Every record, apart from its pictures, should be repeated exactly.

* [DATA PROVIDED]
-- -- --

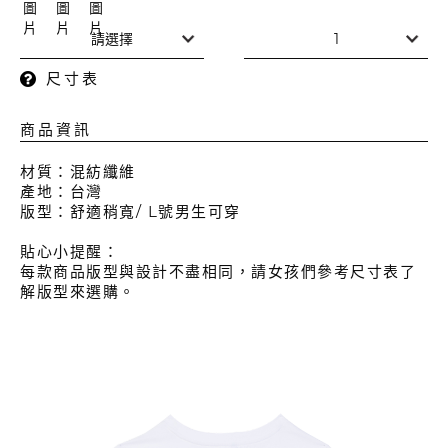
尺寸表
商品資訊
材質：混紡纖維
產地：台灣
版型：舒適稍寬/ L號男生可穿
貼心小提醒：
每款商品版型與設計不盡相同，請女孩們參考尺寸表了
解版型來選購。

-- -- --

* [RESPONSE TO THE TASK]
尺寸表
商品資訊
材質：混紡纖維
產地：台灣
版型：舒適稍寬/ L號男生可穿
貼心小提醒：
每款商品版型與設計不盡相同，請女孩們參考尺寸表了
解版型來選購。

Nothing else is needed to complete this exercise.